And then came Sadie. She blew in quickly, just about a year ago, and bowled us over with her  spark and spirit. In a couple of months, she had stolen my heart. That's not to say that the year of Sadie has not had its blips and bumps. But it has also had so much meaning. I learn from her everyday. About how it feels to love your real mom even if she sometimes hasn't deserved it. And how much you want to be loved by her in return. About how hard it is to be positive when you live with people who bring you down. About how hard it is to believe in yourself when no one else ever has. About realizing how you cannot wait for life to happen, but instead you need to go out and make it happen.

I'll admit that having Sadie here evens out the female to male ratio in this house a little. I have someone to craft, shop, and watch chick flicks with now. And there is someone to do MY hair! But that is not all she brings to our house. Somehow she fits in like she has always belonged, (well another bedroom would be nice), she is the "little" girl we never had, and the "little" sister that Mitch never got (even though she is older).

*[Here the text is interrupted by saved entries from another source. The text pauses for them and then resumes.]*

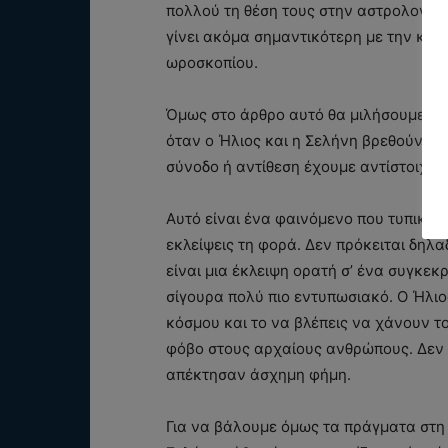
πολλού τη θέση τους στην αστρολογία, 
γίνει ακόμα σημαντικότερη με την καρ
ωροσκοπίου.
Όμως στο άρθρο αυτό θα μιλήσουμε για
όταν ο Ήλιος και η Σελήνη βρεθούν τ
σύνοδο ή αντίθεση έχουμε αντίστοιχα 
Αυτό είναι ένα φαινόμενο που τυπικά σ
εκλείψεις τη φορά. Δεν πρόκειται δηλα
είναι μια έκλειψη ορατή σ’ ένα συγκεκ
σίγουρα πολύ πιο εντυπωσιακό. Ο Ήλιο
κόσμου και το να βλέπεις να χάνουν τ
φόβο στους αρχαίους ανθρώπους. Δεν ε
απέκτησαν άσχημη φήμη.
Για να βάλουμε όμως τα πράγματα στη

She is an inspiration to me and I admire her for her courage this past year. For believing in herself strongly enough to make some hard decisions. For realizing that although she loves/needs her family, she needs to make her own way. For trusting us to take her in. For letting us love her as our own. We may not have had her, we may not have raised her, we may not have gotten to adopt her when she was two, but she is here now and will irrevocably be part of this family. Welcome to our family Sadie.

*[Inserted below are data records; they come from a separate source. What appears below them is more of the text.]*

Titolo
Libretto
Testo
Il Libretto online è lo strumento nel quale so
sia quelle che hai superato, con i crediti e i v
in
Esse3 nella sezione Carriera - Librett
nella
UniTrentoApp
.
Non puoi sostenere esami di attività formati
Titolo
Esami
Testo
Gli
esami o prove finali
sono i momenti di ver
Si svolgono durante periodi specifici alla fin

You Make Me a Better Person...

This year on Thanksgiving I made a point to let those members of my family that were celebrating together know why I was thankful for them. I started my thoughts with my wonderful husband and used the same format for everyone else. It wasn't as easy as I thought it would be to do. I still get choked up when I read them. Must be because I realized how truly special they all are to me and how much I need them.

MIKE I am thankful for you because...
…you are my glue. Thank you for being my best friend and keeping me on course everyday. You make me a better person. I love you.

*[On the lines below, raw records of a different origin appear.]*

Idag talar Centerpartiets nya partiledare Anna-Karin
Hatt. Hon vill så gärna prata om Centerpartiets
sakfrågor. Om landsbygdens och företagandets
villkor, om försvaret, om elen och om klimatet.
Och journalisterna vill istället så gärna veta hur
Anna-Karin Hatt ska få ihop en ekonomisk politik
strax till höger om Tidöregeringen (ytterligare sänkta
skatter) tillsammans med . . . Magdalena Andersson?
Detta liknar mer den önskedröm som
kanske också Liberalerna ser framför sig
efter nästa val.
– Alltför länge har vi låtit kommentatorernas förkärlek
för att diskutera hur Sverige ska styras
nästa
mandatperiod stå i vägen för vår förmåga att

ALEC I am thankful for you because…
….you make me smile. Thank you for bringing joy in my life everyday. You make me a better person. I love you.

MITCH I am thankful for you because…
…you challenge me. Thank you for always being you and making me think everyday. You make me a better person. I love you.

SADIE I am thankful for you because…
…you inspire me. Thank you for opening my heart and allowing me to watch you grow stronger everyday. You make me a better person. I love you.

DAD I am thankful for you because…
….you are my rock. Thank you for giving me the foundation to believe in myself everyday. You make me a better person. I love you.

MOM I am thankful for you because…
…you ground me. Thank you for loving me no matter what and for showing me the way everyday. You make me a better person. I love you.

SHELL I am thankful for you because…
….you complete me. Thank you for being more than a sister, more than a friend and an inspiration to me everyday. You make me a better person. I love you.

SCOTT I am thankful for you because…
…you crack me up. Thank you for always being there and for making me laugh almost everyday. You make me a better person. I love you.

BUZZ I am thankful for you because…
…you give me crap. Thank you for always keeping it real and for making me so proud of you everyday. You make me a better person. I love you.

SYD I am thankful for you because…
…you are the sweetest niece. Thank you for letting me learn from your sweet, shy, gentle ways everyday. You make me a better person. I love you.

LO I am thankful for you because…
…you support me. Thank you for always being there and for loving us like your own everyday. You make me a better person. I love you.

My Second Half of Life

I read something not too long ago that made sense. It was a passage from a book, a gift I received many Christmases ago, and never opened. I finally opened that book as I was about to get rid of it. Here is the first thing that jumped out at me:

As we grow in age
we also grow in acceptance.
We see shades of gray
instead of black and white.
We become slow to condemn
and quick to forgive.

We do not rant and rave.
We do not complain and gripe.
Our heart has expanded with compassion
and is open to all people.

---The Sage's Tao Te Ching
A new Interpretation by William Martin

And then I noticed a little subtitle that read: Ancient advice for the second half of life.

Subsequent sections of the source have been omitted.